In recognition of this work, in 2009 the ICAS Technical Policy Board then published "Shades of Grey" containing a further series of case studies, one of which is reproduced below.

The views expressed in these respective case studies are those of the Ethics Committee and do not necessarily represent the views of the Council of ICAS.

This case study gives general guidance only and should not be relied on as appropriate or comprehensive in respect of any particular set of circumstances. It is recommended that users consider seeking their own professional advice.

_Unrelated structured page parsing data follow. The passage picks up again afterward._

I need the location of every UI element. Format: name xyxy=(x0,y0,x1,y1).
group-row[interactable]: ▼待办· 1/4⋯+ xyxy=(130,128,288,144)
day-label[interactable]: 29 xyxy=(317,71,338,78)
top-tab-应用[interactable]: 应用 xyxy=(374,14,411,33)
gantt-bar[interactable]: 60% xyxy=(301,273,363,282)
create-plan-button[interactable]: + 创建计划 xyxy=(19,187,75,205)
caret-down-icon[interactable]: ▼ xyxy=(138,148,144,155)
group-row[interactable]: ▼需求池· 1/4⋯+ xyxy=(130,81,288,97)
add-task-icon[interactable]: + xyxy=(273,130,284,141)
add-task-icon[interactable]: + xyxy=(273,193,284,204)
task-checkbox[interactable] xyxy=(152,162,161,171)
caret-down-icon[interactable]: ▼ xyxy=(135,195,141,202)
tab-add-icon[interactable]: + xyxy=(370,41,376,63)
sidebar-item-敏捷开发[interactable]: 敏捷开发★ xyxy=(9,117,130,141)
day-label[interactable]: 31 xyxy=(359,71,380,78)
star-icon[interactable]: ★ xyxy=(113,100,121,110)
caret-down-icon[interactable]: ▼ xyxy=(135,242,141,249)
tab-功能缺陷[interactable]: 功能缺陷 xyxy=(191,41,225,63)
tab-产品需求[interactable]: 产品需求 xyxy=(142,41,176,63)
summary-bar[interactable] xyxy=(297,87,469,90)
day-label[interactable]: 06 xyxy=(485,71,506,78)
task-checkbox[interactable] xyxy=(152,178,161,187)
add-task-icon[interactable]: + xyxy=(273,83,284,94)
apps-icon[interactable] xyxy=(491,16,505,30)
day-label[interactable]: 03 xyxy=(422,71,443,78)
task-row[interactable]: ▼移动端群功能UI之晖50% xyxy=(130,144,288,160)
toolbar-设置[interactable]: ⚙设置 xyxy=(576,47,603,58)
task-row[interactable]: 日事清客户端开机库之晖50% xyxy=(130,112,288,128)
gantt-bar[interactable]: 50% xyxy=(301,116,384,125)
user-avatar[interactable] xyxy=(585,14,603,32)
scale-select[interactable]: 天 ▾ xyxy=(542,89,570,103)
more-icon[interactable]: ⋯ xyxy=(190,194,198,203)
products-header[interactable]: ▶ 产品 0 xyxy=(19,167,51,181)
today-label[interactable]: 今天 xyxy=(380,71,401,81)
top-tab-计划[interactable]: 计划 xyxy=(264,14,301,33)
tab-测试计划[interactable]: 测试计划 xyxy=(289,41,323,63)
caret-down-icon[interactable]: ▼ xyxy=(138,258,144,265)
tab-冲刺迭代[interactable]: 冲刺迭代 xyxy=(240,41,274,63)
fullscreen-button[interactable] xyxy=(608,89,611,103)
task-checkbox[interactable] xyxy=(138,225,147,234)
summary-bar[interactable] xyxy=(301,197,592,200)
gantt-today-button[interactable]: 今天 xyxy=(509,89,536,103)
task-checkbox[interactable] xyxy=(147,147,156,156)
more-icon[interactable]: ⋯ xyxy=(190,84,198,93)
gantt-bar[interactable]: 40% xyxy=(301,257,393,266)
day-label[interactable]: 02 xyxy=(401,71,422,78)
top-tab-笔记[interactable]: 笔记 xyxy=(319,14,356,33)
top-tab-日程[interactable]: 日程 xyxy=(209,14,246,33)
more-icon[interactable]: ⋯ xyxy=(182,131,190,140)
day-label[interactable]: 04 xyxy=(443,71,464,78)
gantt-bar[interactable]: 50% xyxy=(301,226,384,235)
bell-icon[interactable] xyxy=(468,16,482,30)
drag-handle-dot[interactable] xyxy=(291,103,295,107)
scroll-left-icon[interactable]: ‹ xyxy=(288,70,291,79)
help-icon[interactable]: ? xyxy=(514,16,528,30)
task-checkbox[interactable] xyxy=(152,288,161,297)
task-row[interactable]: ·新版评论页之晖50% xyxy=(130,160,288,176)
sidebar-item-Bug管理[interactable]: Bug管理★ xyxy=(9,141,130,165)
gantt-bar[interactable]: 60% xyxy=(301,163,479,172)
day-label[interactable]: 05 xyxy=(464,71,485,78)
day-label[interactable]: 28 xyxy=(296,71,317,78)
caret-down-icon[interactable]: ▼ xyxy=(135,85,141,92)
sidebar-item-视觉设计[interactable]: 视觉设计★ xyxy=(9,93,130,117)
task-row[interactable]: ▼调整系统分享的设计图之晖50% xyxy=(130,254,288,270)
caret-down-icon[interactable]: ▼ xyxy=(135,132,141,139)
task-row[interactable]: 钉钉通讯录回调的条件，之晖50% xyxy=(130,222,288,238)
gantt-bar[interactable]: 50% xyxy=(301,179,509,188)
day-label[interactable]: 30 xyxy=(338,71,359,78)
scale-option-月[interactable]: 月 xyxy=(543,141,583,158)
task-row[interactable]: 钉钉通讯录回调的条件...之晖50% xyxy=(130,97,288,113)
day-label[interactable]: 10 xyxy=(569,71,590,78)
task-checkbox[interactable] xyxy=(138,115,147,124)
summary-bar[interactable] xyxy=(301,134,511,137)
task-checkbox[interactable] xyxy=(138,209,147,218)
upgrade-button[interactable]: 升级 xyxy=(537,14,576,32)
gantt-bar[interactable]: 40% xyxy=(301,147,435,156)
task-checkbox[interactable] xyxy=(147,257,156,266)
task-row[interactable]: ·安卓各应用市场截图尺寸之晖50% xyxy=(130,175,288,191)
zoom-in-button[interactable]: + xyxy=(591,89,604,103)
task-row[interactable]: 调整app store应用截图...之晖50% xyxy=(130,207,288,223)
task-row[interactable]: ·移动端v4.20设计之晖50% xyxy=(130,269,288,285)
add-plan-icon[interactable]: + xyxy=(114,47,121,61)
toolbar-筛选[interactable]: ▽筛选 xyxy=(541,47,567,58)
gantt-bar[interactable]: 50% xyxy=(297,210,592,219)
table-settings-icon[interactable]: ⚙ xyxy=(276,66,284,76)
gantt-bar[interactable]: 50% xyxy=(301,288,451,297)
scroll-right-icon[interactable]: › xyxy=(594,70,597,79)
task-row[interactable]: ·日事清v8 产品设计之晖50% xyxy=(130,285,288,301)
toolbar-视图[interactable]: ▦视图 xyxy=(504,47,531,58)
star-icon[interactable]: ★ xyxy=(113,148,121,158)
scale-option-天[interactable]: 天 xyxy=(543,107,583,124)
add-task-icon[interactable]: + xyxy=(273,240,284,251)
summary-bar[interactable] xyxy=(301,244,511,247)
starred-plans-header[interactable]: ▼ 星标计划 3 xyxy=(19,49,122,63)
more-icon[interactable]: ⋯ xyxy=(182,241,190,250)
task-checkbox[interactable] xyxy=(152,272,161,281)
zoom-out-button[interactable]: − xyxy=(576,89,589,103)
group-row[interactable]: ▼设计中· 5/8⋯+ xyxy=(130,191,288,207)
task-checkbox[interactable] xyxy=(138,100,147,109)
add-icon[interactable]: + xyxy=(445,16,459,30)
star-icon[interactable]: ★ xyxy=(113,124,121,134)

The authors or the publisher can accept no responsibility for loss occasioned to any person acting or refraining from action as a result of any material in this publication.

Scenario

You are a non-executive director and Chairman of the audit committee at Darklightning plc, a major heavy engineering company which is a listed company.

The company has recently been visited by a firm of consultants, Identifyandresolve LLP, at the request of your Chairman, Waylon, who has been reviewing the company's IT systems and procedures with a view to trying to make them more efficient and effective. It is planned that after Identifyandresolve LLP's review, a contract will be awarded to another organisation to take forward the recommendations included in their report.

The Chairman does not believe it would be a good idea to allow the same organisation to undertake the work on which they had reported as this would possibly provide an incentive for them to overstate the level of work required.  

You had been instrumental in getting the Chairman to take this project forward based on recent reports given by the external auditors to the audit committee. You had been surprised that the Chairman had readily agreed to the need for such a review without a detailed discussion on the likely cost - the Chairman did not like spending money unless it was absolutely necessary - and had advised you to leave it with him. He had certainly not hung about and Identifyandresolve LLP had been appointed within a few days of your conversation.  

Whilst visiting one of the company's factories you bump into Kenny, the company's head of IT. Kenny is not a board member. You get round to discussing the current IT project and are surprised to find out that Kenny is a bit annoyed by the whole process.

You would have thought that he would have been pleased with this review because, if anything, his life will become easier and hopefully his extensive workload will be reduced. You ask him why he is unhappy. He advises you that it is a dead cert that Identifyandresolve LLP will award a company called Extravagant Solutions Ltd the contract.

You ask Kenny how he arrives at this conclusion. He advises you that the Chairman is very friendly with Don, the senior consultant at Identifyandresolve LLP, and that the Chairman's son-in-law is a director of Extravagant Solutions Ltd. Kenny adds that, although they are always very expensive, they do not necessarily represent the best solution.

You thank Kenny for the information and remember to take a mental note to see what develops in the future. It is only natural after all, that management do not like consultants breathing down their necks and this might explain Kenny's unusually sharp comments.  

At the next meeting of the board, Don is present and asked to present the findings of Identifyandresolve LLP's review of Darklightning's IT systems and procedures. He is a very experienced presenter and provides a very informative overview of what has been discovered by his staff.

Ultimately, he comes to the recommendations section. He advises that normally his firm would not recommend a specific contractor to undertake the work but merely a list of the work which requires to be undertaken. However, on this occasion he had been specifically asked by the Chairman to recommend the most suitable supplier.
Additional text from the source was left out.